I have created a customer docker container using an Amazon tensorflow container as a starting point:
763104351884.dkr.ecr.us-west-2.amazonaws.com/tensorflow-training:1.15.2-gpu-py36-cu100-ubuntu18.04
inside the container I run a custom keras (with TF backend) training job from the docker SAGEMAKER_PROGRAM. I can access the training data ok (from an EFS mount) and can generate output into /opt/ml/model that gets synced back to S3. So input and output is good: what I am missing is real-time monitoring.
A Sagemaker training job emits system metrics like cpu and gpu loads which you can conveniently view in real-time on the Sagemaker training job console. But I cannot find a way to emit metrics about the progress of the training job. i.e. loss, accuracy etc from my python code.
Actually, ideally I would like to use Tensorboard but as Sagemaker doesn't expose the instance on the EC2 console I cannot see how I can find the IP address of the instance to connect to for Tensorboard.
So the fallback is try and emit relevant metrics from the training code so that we can monitor the job as it runs.
The basic question is how do I real-time monitor key metrics for my custom training job runnning in a container on Sagemaker training job: - Is a tensorboard solution possible?

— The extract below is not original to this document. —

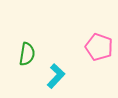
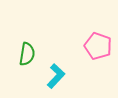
pink pentagon: moved 1 px left, 1 px up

If so how? - If not how do I emit metrics from my python code and have them show up in the training job console or as cloudwatch metrics directly?
BTW: so far I have failed to be able to get sufficient credentials inside the training job container to access either s3 or cloudwatch.
If you're using customer images for training, you can specify a name and a regular expression for metrics you want to track for training.